I am using the Python API to cplex to solve an optimization problem: finding the set of binary variables of size N (e.g. 10) to maximize their mutual distance. To do so, I have put together the following:
matrix = pd.read_csv("matrix.csv", index_col=0)
# declare integer variables
im = Model(name='max_weight_clique')
b = im.binary_var_dict(matrix.index.values)
# define objective function
clique_weight = im.sum(b[i] * b[j] * (matrix.loc[i, j] + matrix.loc[j, i])
for i, j in itertools.combinations(matrix.index, 2))
# add to key performance indicators
im.add_kpi(clique_weight, 'clique_weight')
# set size of clique
im.add_constraint(im.sum(b) == 10)
im.maximize(clique_weight)
I would like to modify my objective function to, instead, maximize the minimum distance. When I try to specify this as the following, I run into an error:
# minimum within clique
clique_min = im.min(adj_mat.loc[i, j] for i in adj_mat.index for j in adj_mat.index if b[i] == 1 and b[j] == 1)
im.add_kpi(clique_min, 'clique_min')
TypeError: cannot convert a constraint to boolean: acc_num_NC_015394 == 1
How should I correctly specify this constraint? This seems related to this SO, but my issue is specific to the python API.
The issue in your formulation is that the '==' tests involving binary decision variables in the iterators are not recognized as model constraints.

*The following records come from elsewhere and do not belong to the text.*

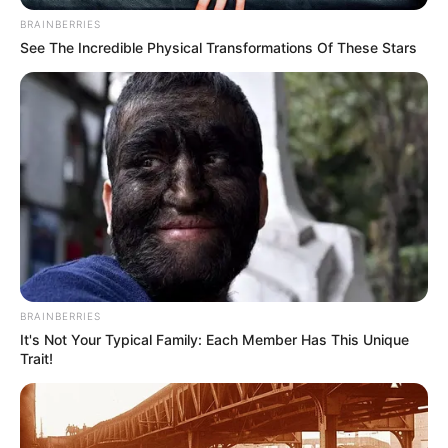
BRAINBERRIES
See The Incredible Physical Transformations Of These Stars
ΣΗΜΑΝΤΙΚΕΣ ΕΙΔΗΣΕΙΣ
Το Τέξας μήνυσε την Pfizer για
εξαπάτηση της Medicaid με
«αναποτελεσματικό φάρμακο»
Το Τέξας μήνυσε την Pfizer για εξαπάτηση της Medicaid με
BRAINBERRIES
«αναποτελεσματικό φάρμακο».. Η πολιτεία του Τέξας έχει
It's Not Your Typical Family: Each Member Has This Unique
κινήσει νομικά μέτρα κατά του κολοσσού της Big...
Trait!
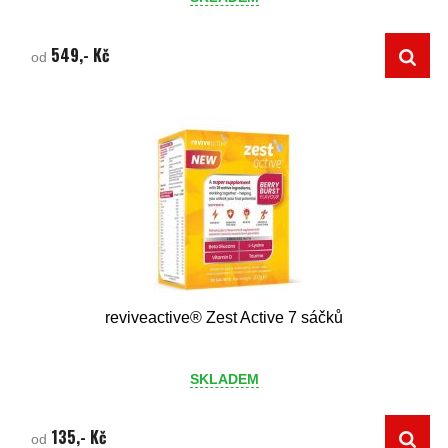
549,- Kč
od
reviveactive® Zest Active 7 sáčků
SKLADEM
135,- Kč
od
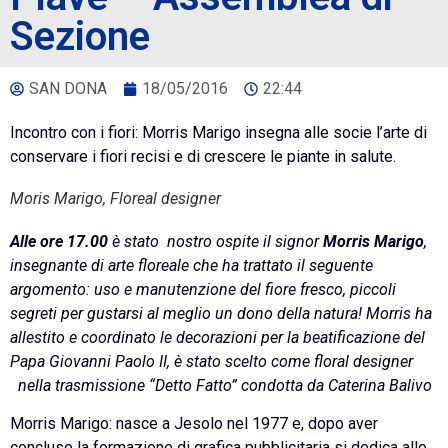
Sezione
SAN DONA
18/05/2016
22:44
Incontro con i fiori: Morris Marigo insegna alle socie l’arte di
conservare i fiori recisi e di crescere le piante in salute.
Moris Marigo, Floreal designer
Alle ore 17.00
è stato nostro ospite il signor
Morris Marigo
,
insegnante di arte floreale che ha trattato il seguente
argomento:
uso e manutenzione del fiore fresco, piccoli
segreti per gustarsi al meglio un dono della natura!
Morris ha
allestito e coordinato le decorazioni per la beatificazione del
Papa Giovanni Paolo II, è stato scelto come floral designer
nella trasmissione “Detto Fatto” condotta da Caterina Balivo
Morris Marigo: nasce a Jesolo nel 1977 e, dopo aver
concluso la formazione di grafica pubblicitaria si dedica allo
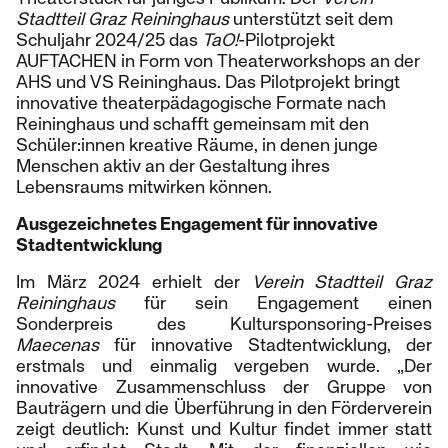
Stadtteil Graz Reininghaus
unterstützt seit dem
Schuljahr 2024/25 das
TaO!
-Pilotprojekt
AUFTACHEN in Form von Theaterworkshops an der
AHS und VS Reininghaus. Das Pilotprojekt bringt
innovative theaterpädagogische Formate nach
Reininghaus und schafft gemeinsam mit den
Schüler:innen kreative Räume, in denen junge
Menschen aktiv an der Gestaltung ihres
Lebensraums mitwirken können.
Ausgezeichnetes Engagement für innovative
Stadtentwicklung
Im März 2024 erhielt der
Verein Stadtteil Graz
Reininghaus
für sein Engagement einen
Sonderpreis des Kultursponsoring-Preises
Maecenas
für innovative Stadtentwicklung, der
erstmals und einmalig vergeben wurde. „Der
innovative Zusammenschluss der Gruppe von
Bauträgern und die Überführung in den Förderverein
zeigt deutlich: Kunst und Kultur findet immer statt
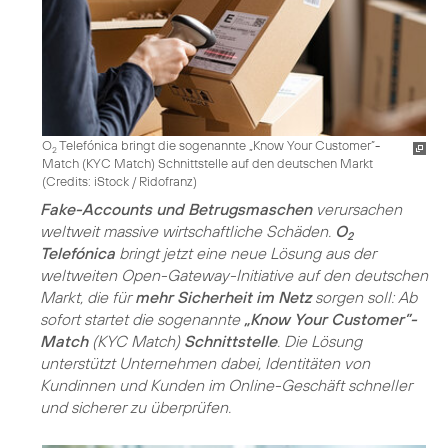
O
Telefónica bringt die sogenannte „Know Your Customer”-
2
Match (KYC Match) Schnittstelle auf den deutschen Markt
(
Credits: iStock / Ridofranz
)
Fake-Accounts und Betrugsmaschen
verursachen
weltweit massive wirtschaftliche Schäden.
O
2
Telefónica
bringt jetzt eine neue Lösung aus der
weltweiten Open-Gateway-Initiative auf den deutschen
Markt, die für
mehr Sicherheit im Netz
sorgen soll: Ab
sofort startet die sogenannte
„Know Your Customer”-
Match
(KYC Match)
Schnittstelle
. Die Lösung
unterstützt Unternehmen dabei, Identitäten von
Kundinnen und Kunden im Online-Geschäft schneller
und sicherer zu überprüfen.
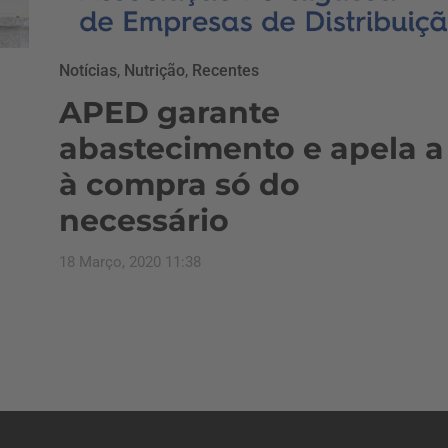
Notícias
,
Nutrição
,
Recentes
APED garante
abastecimento e apela a
à compra só do
necessário
18 Março, 2020 11:38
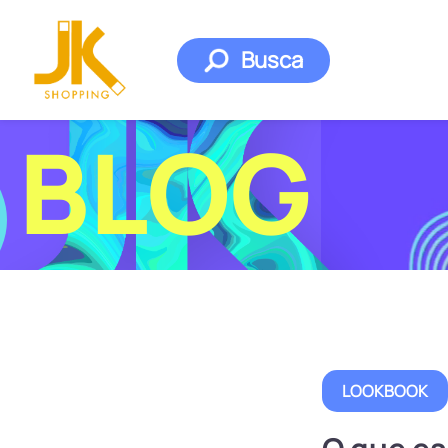
Busca
BLOG
LOOKBOOK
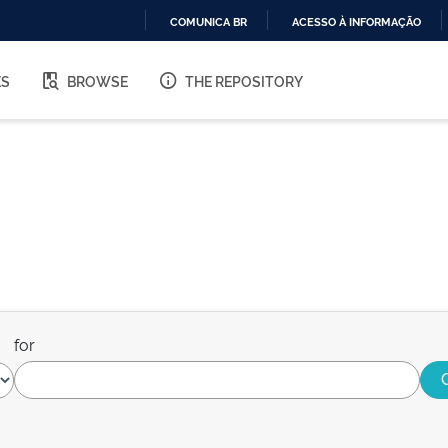
COMUNICA BR
ACESSO À INFORMAÇÃO
IR
PARA
ES
BROWSE
THE REPOSITORY
O
CONTEÚDO
for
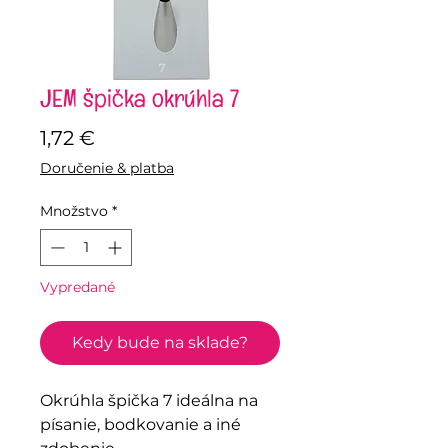
JEM špička okrúhla 7
Price
1,72 €
Doručenie & platba
Množstvo
*
Vypredané
Kedy bude na sklade?
Okrúhla špička 7 ideálna na
písanie, bodkovanie a iné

One option to model this kind of constraint is to use indicator constraints. Here is a possible formulation for your example:
bij_ind = im.binary_var_matrix(matrix.index.values, matrix.index.values, name='ind_')
clique_min = im.continuous_var(name='clique_min')
for i in matrix.index:
for j in matrix.index:
im.add(bij_ind[i, j] == im.min(b[i], b[j]))
im.add_indicator(bij_ind[i, j], clique_min <= adj_mat.loc[i, j])
im.add_kpi(clique_min, 'clique_min')
im.maximize(clique_min)
I don't think this formulation is very efficient though.